We'll have the legislative elections shortly. It's a chance to deprive Macron from a majority so he can't single-handedly ruin France like he did for five years and is forced to compromise.
No matter how much you dislike him, he still had more votes than anyone else at both the first and second round. Who exactly would be more legitimate than him?
I agree though that it would be suicidal for Macron to go alone to the parliamentary election, but in a multi-party democracy where the leading party don't represent more than 28% at the first round of the presidential elections, it is suicidal for any party to go alone at the parliamentary elections. Everyone wants to win alone
against everyone else. Such self-centeredness doesn't feel compatible with a democracy requiring the respect of the diversity of opinions, and therefore the one of others.
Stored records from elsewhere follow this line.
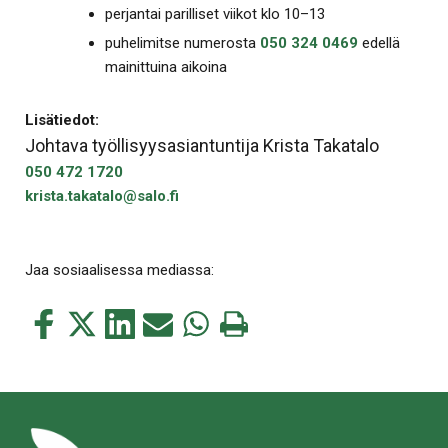
perjantai parilliset viikot klo 10–13
puhelimitse numerosta
050 324 0469
edellä
mainittuina aikoina
Lisätiedot:
Johtava työllisyysasiantuntija Krista Takatalo
050 472 1720
krista.takatalo@salo.fi
Jaa sosiaalisessa mediassa:
Jaa
Jaa
Jaa
Jaa
Jaa
Tulosta
tämä
tämä
tämä
tämä
tämä
tämä
Facebookissa
Twitterissä
LinkedIn:ssä
sähköpostitse
WhatsApp:ssa
sivu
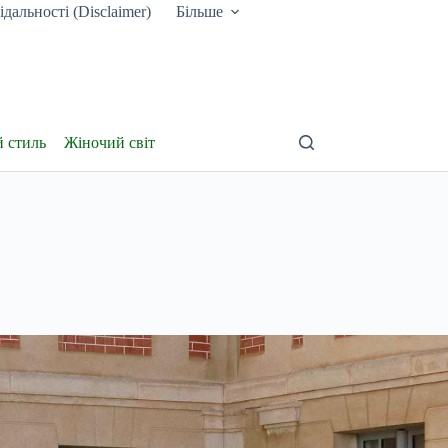
дальності (Disclaimer)
Більше
й стиль
Жіночий світ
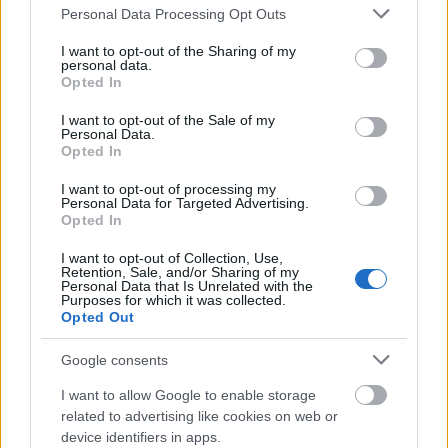
Please note that this website/app uses one or more Google
Personal Data Processing Opt Outs
services and may gather and store information including but
not limited to your visit or usage behaviour. You may click to
I want to opt-out of the Sharing of my
personal data.
grant or deny consent to Google and its third-party tags to
Opted In
use your data for below specified purposes in below Google
consent section.
I want to opt-out of the Sale of my
Personal Data.
Opted In
I want to opt-out of processing my
Personal Data for Targeted Advertising.
Opted In
Όνομα
*
I want to opt-out of Collection, Use,
Retention, Sale, and/or Sharing of my
Personal Data that Is Unrelated with the
Purposes for which it was collected.
Opted Out
Email
*
Google consents
I want to allow Google to enable storage
related to advertising like cookies on web or
device identifiers in apps.
Αποθήκευσε το όνομά μου, email, και τον ιστότοπο μου σε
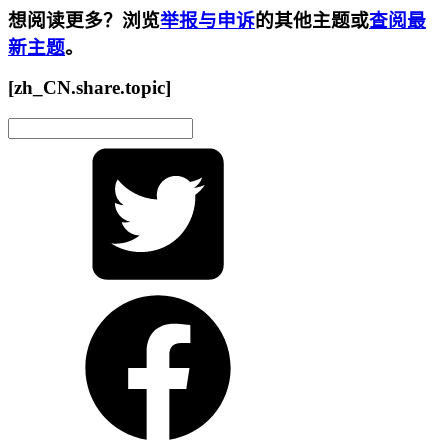
想阅读更多？浏览
举报与申诉
的其他主题或
查阅最
新主题
。
[zh_CN.share.topic]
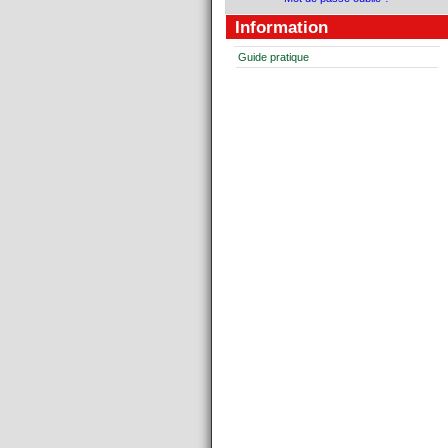
Information
Guide pratique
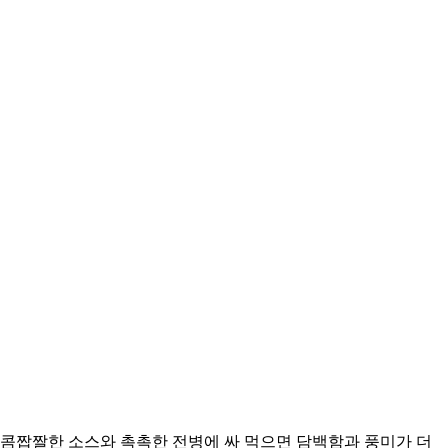
콤짭짤한 소스와 촉촉한 전병에 싸 먹으면 담백함과 풍미가 더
It's striking that the 4 candidates of the first round representing 80% of voters are totally alone, with no alliance, and holds next to no city council, metropolis, department or region (precisely because we need alliances even at local level to win those territories).
The best thing which would happen for the parliamentary elections would be for institutions to be respected again. And in the French 5th Republic, that means party alliances before the first round of the parliamentary elections, so that voters would know which alliance they would be voting for. And obiously 3 blocks emerged from this presidential elections:
- Mélenchon's radical left (and socialists, greens and communists should accept it and form an alliance)
- Macron's center-right (and right-wing LR, UDI should accept it and and form alliance, together with Modem which already did)
- Le Pen's populist right (and Zemmour, Dupont-Aignan should accept it and form an alliance).
That's certainly what I hope for in the interest of democracy itself. And may the best team win.